Akanocure, located in the Purdue Research Park, was focused on developing drugs for hard-to-treat cancers prior to the pandemic. Purdue says, in addition to its original mission, the company has also been studying groups of molecules that could be used to fight SARS-CoV-2, the virus that causes COVID-19, and other viruses.

“We felt a moral obligation to help as the world struggles with this deadly pandemic that has claimed lives and economies, so we submitted our pitch to the National Science Foundation and were invited in March of 2020 to submit a full proposal,” said Sherine Abdelmawla, co-founder and chief executive officer of Akanocure. “The project is targeting the group of COVID-19 patients who will develop severe illness featuring multiple organ dysfunction.

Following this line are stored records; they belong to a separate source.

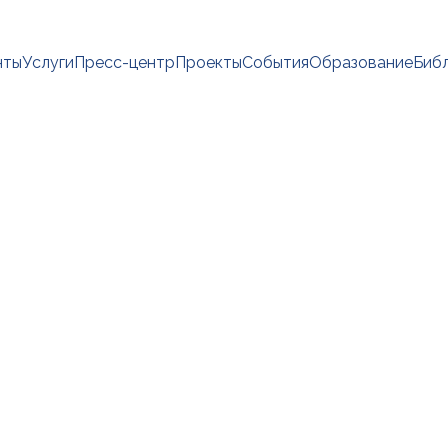
нты
Услуги
Пресс-центр
Проекты
События
Образование
Биб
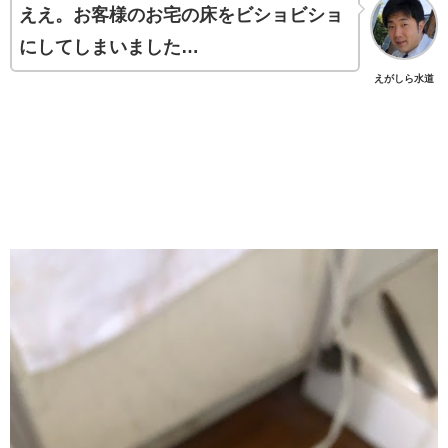
ええ。お客様のお宅の床をビショビショ
にしてしまいました…
えがしら水道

Abdelmawla says the NSF awarded the Phase 1 research grant because the company’s effort not only addresses the current pandemic, but also future threats that could involve either a mutated form of SARS-CoV-2 or a completely different virus.

Akanocure plans to use the funding to develop what it calls AK-423, a broad-spectrum antiviral and immunomodulatory agent that is designed to not only keep the virus from replicating, but also aiding the patient’s immune system in responding appropriately to the virus.

“In the process of fighting the virus, our body organs get attacked by our own immune system as collateral damage,” Abdelmawla said. “An ideal treatment would not only stop the virus from making more copies of itself but would also regulate the abnormal immune response.”

She says the company’s work aims to ensure that the world is not caught unprepared again if another viral threat appears.

The grant award comes less than a year after Akanocure received $750,000 from the NSF for its cancer drug development efforts.